429 - Radiological Signs of Adjacent Segment Degeneration in Patients with C...

General Session: Innovative Technologies

Presented by: K. Siemionow - View Audio/Video Presentation (Members Only)

Author(s):

K. Siemionow(1), P. Janusz(1,2), J. Bou Monsef(1)

(1) University of Illinois at Chicago, Department of Orthopaedic Surgery, Chicago, IL, United States
(2) University of Medical Sciences, Department of Spine Disorders and Pediatric Orthopedics, Poznan, Poland

Abstract

Background: Cervical foraminal stenosis with radiculopathy commonly develops as a result of intervertebral disc degeneration or spondyloarthrosis. In select patients, cervical foraminal stenosis may be treated by indirect posterior cervical nerve root decompression and fusion using cervical cages placed bilaterally in the facet joints. Segmental fusion may have influence on adjacent segments. The aim of this study was to assess radiological signs of adjacent segment degeneration in patients with 2 year follow-up.

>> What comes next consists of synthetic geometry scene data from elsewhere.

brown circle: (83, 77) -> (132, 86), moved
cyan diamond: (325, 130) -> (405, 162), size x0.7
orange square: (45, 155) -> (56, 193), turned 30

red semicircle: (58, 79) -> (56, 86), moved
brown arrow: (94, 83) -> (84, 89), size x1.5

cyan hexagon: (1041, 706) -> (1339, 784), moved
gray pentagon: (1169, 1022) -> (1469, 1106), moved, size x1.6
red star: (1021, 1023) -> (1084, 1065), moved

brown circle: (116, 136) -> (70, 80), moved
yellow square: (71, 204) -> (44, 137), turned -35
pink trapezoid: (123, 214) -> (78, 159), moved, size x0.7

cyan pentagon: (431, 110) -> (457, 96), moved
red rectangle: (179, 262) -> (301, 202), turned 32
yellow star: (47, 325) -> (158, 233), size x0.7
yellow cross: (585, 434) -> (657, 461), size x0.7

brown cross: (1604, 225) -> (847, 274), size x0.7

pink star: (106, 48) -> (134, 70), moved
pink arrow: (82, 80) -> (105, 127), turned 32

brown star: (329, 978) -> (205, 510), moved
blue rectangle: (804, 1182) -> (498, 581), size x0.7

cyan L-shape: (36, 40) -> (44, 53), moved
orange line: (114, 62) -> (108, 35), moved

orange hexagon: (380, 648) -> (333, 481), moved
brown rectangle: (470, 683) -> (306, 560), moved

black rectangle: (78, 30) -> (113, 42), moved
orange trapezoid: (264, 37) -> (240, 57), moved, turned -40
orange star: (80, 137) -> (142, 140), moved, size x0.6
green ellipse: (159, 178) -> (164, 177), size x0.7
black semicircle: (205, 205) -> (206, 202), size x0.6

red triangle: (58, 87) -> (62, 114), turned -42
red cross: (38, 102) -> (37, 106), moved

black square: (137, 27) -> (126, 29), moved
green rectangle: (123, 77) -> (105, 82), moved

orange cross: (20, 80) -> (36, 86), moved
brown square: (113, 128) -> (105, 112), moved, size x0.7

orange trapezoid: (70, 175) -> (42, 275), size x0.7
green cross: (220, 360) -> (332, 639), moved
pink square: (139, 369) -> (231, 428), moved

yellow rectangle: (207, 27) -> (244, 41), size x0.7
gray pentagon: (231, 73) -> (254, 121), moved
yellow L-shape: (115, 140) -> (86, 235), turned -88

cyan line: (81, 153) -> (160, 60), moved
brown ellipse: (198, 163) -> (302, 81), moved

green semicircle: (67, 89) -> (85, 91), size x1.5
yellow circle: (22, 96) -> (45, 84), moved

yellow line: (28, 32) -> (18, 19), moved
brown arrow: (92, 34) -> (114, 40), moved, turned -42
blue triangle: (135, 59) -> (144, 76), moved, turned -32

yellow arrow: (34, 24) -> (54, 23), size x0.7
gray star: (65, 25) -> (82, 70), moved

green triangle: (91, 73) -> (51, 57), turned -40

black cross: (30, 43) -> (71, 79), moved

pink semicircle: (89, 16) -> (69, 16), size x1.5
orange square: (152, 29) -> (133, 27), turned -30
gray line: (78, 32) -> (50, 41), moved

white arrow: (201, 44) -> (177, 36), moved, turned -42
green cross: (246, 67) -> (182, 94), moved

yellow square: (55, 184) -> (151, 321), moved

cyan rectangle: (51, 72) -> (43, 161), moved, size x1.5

Methods: Study enrollment included fifty-one patients with a mean age of 53 years who underwent posterior fusion via bilateral placement of cervical cages for cervical spondylotic radiculopathy. All patients were part of a prospective, multi-center study. The lateral cervical X-rays were taken in neutral position pre-operatively at 1 and 2 years postoperatively. Adjacent level evaluation measures included: 1) Disc height ratio (DHR) - ratio of the disc height and the lower vertebrae height measured at level above and below; 2) Proximal junctional kyphosis (PJK); 3) Kellgren and Lawrence Osteoarthritis Severity Grade (KLOSG); 4) Heterotopic Ossification (HO). The results were compared with a repeated ANOVA test and Bonferroni correction; p< 0.05 was considered significant.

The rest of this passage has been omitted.